Bilim ve Teknoloji Bakanı Fikri Işık’ı sevdim.. Nihayet bu bakanlığın başında teknolojiyi kokusundan, tadından tuzundan hemen sezen bir bileni oturtmuşlar. İşte bilim ve teknoloji dünyamızın aranan insanı! Yolsuzluk kasetlerindeki Başbakan ile oğlu arasında geçtiği belirtilen, evdeki paraların, muhtemel bir polis baskınına karşı bir an önce evden çıkartılarak emin yerlere (eşe dosta kıza oğula enişteye ..) dağıtılmasını içeren konuşmasını dinler dinlemez, bunun montaj olduğunu sezmiş.
Ne ses ve dijital kayıt uzmanlarına ne dijital konulardaki adli tıpçılara sorup gerçeği öğrenmeye gerek kalıyor, ne de bir araştırmaya.. Bir bakışta teknolojinin içini gören bir bakanımız var.. Bilim ve teknoloji üretkenliği sorunumuz kısa yoldan halledilebilir.

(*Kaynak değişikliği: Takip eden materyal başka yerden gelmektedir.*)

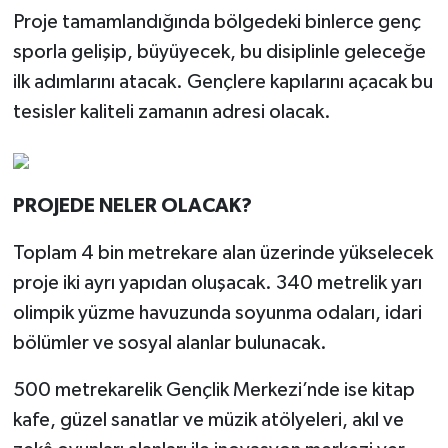
Proje tamamlandığında bölgedeki binlerce genç
sporla gelişip, büyüyecek, bu disiplinle geleceğe
ilk adımlarını atacak. Gençlere kapılarını açacak bu
tesisler kaliteli zamanın adresi olacak.
PROJEDE NELER OLACAK?
Toplam 4 bin metrekare alan üzerinde yükselecek
proje iki ayrı yapıdan oluşacak. 340 metrelik yarı
olimpik yüzme havuzunda soyunma odaları, idari
bölümler ve sosyal alanlar bulunacak.
500 metrekarelik Gençlik Merkezi’nde ise kitap
kafe, güzel sanatlar ve müzik atölyeleri, akıl ve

Bakan bey, o üstün sezgi ve koku alma yeteneğiyle, hangi yeniliklerin dünya çapında iş yapabileceğini anlayabilir ve bütün parasal destekleri de bu tür projelere kaydırabilir.. Fikri Işık, ODTÜ matematik mezunu, ingilizce ve matematik öğretmenliği yaparken siyasete atılmış..
Haydi hayırlısı...
***
Gezi olaylarına, okullarında iş bırakma eylemlerine katılarak destek verdikleri gerekçesiyle Marmara Üniversitesi iki araştırma görevlisi okuldan atmış.. 8 araştırma görevlisine de 2 yıl kıdem durdurma cezası verilmiş. Rektör Prof. Dr. M. Zafer Gül imzasıyla bildirilen kararda atılanlar Dr. Figen Algül ve Araştırma Görevlisi Can Özbaşaran. Üniversitede KESK’in çağrısına uyarak yasa hakkını kullanmak cezalandırılıyor. İletişim Fakültesi Dekanlığında ilginç bir insan oturuyor. Prof. Yusuf Devran’ın adı, daha önce de öğrencileri öğretim üyelerini fişleme iddialarıyla ve jüri seçimi listeleriyle gündeme gelmişti.
Algül, Bianet’e şöyle konuştu: “Anti demokratik bir karar. Türkiye’nin içinde bulunduğu durumu gösteriyor. Makro düzeyde ne yaşanıyorsa mikro düzeyde de Marmara Üniversitesi İletişim Fakültesi’nde bunlar yaşanıyor. Karara itiraz edeceğiz. YÖK Başkanı kararı onayabilir, erteleyebilir ya da indirebilir. Gözlerimiz YÖK Başkanı Prof.Dr. Gökhan Çetinsaya’da. Onun sağduyulu hareket edeceğini ümit ediyoruz.”
Marmara Üniversitesi çok ilginç bir yer.. Aynı zamanda iktidarın da “akademisyen arka bahçesi”.. Bakalım YÖK Başkanı Gökhan Çetinsaya bu cezaları onaylayacak mı!?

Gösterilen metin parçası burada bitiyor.